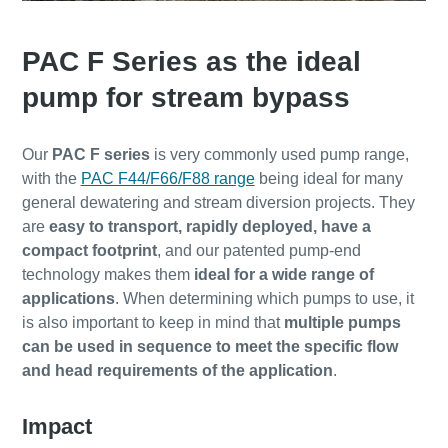
PAC F Series as the ideal
pump for stream bypass
Our
PAC F series
is very commonly used pump range,
with the
PAC F44/F66/F88 range
being ideal for many
general dewatering and stream diversion projects. They
are
easy to transport, rapidly deployed, have a
compact footprint
, and our patented pump-end
technology makes them
ideal for a wide range of
applications
. When determining which pumps to use, it
is also important to keep in mind that
multiple pumps
can be used in sequence to meet the specific flow
and head requirements of the application
.
Impact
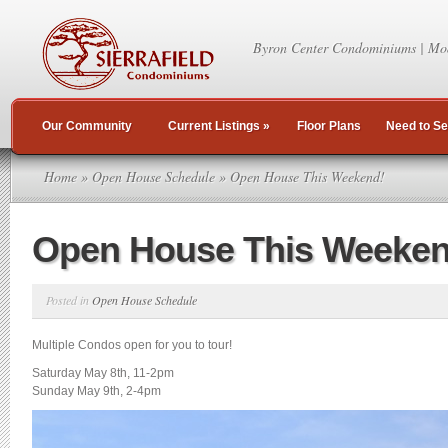
Byron Center Condominiums | Mo
Our Community
Current Listings
»
Floor Plans
Need to Se
Home
»
Open House Schedule
» Open House This Weekend!
Open House This Weeken
Posted in
Open House Schedule
Multiple Condos open for you to tour!
Saturday May 8th, 11-2pm
Sunday May 9th, 2-4pm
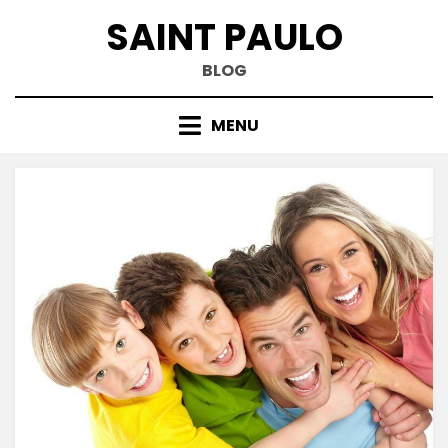
Skip
SAINT PAULO
to
content
BLOG
MENU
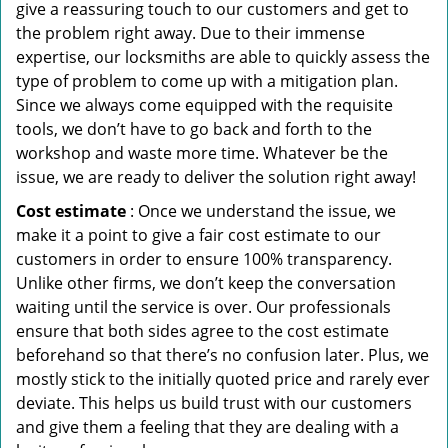
give a reassuring touch to our customers and get to
the problem right away. Due to their immense
expertise, our locksmiths are able to quickly assess the
type of problem to come up with a mitigation plan.
Since we always come equipped with the requisite
tools, we don’t have to go back and forth to the
workshop and waste more time. Whatever be the
issue, we are ready to deliver the solution right away!
Cost estimate
: Once we understand the issue, we
make it a point to give a fair cost estimate to our
customers in order to ensure 100% transparency.
Unlike other firms, we don’t keep the conversation
waiting until the service is over. Our professionals
ensure that both sides agree to the cost estimate
beforehand so that there’s no confusion later. Plus, we
mostly stick to the initially quoted price and rarely ever
deviate. This helps us build trust with our customers
and give them a feeling that they are dealing with a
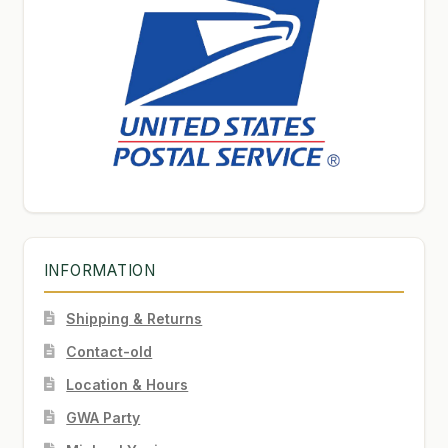
INFORMATION
Shipping & Returns
Contact-old
Location & Hours
GWA Party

**Requirement**
Scan the listing for the string "House", then copy every line where it appears.

**Result**
Open House Schedule
» Open House This Weekend!
Open House This Weeken
Open House Schedule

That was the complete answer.